=== DATA EXTRACTS ===

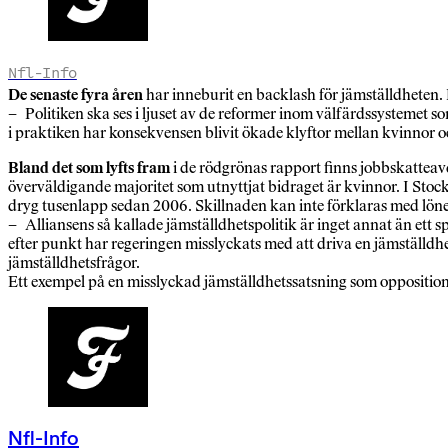
Nfl-Info
De senaste fyra åren
har inneburit en backlash för jämställdheten. 
– Politiken ska ses i ljuset av de reformer inom välfärdssystemet 
i praktiken har konsekvensen blivit ökade klyftor mellan kvinnor o
Bland det som lyfts fram
i de rödgrönas rapport finns jobbskattea
överväldigande majoritet som utnyttjat bidraget är kvinnor. I Sto
dryg tusenlapp sedan 2006. Skillnaden kan inte förklaras med löneö
– Alliansens så kallade jämställdhetspolitik är inget annat än ett s
efter punkt har regeringen misslyckats med att driva en jämställdh
jämställdhetsfrågor.
Ett exempel på en misslyckad jämställdhetssatsning som oppositionen
Nfl-Info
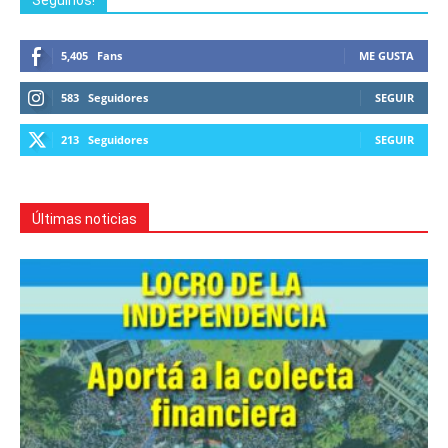
Seguinos!
5,405
Fans
ME GUSTA
583
Seguidores
SEGUIR
213
Seguidores
SEGUIR
Últimas noticias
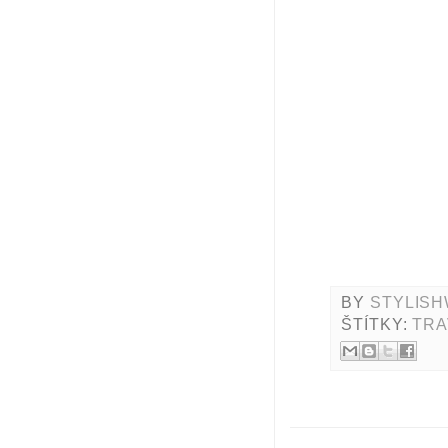
BY
STYLISH
ŠTÍTKY:
TRA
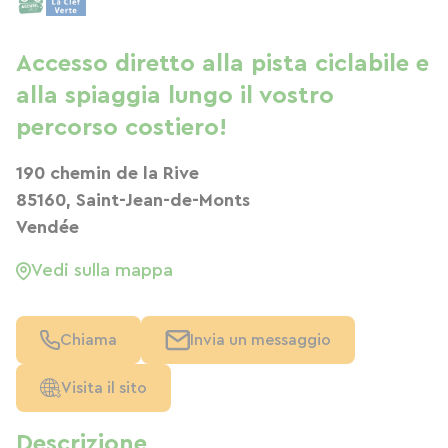
Accesso diretto alla pista ciclabile e
alla spiaggia lungo il vostro
percorso costiero!
190 chemin de la Rive
85160, Saint-Jean-de-Monts
Vendée
Vedi sulla mappa
Chiama
Invia un messaggio
Visita il sito
Descrizione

===

Copy exactly what appears in the entries, beginning with the first line and ending with the line that has "dryg tusenlapp sedan", but not the pictures.

Nfl-Info
De senaste fyra åren
har inneburit en backlash för jämställdheten. 
– Politiken ska ses i ljuset av de reformer inom välfärdssystemet 
i praktiken har konsekvensen blivit ökade klyftor mellan kvinnor o
Bland det som lyfts fram
i de rödgrönas rapport finns jobbskattea
överväldigande majoritet som utnyttjat bidraget är kvinnor. I Sto
dryg tusenlapp sedan 2006. Skillnaden kan inte förklaras med löneö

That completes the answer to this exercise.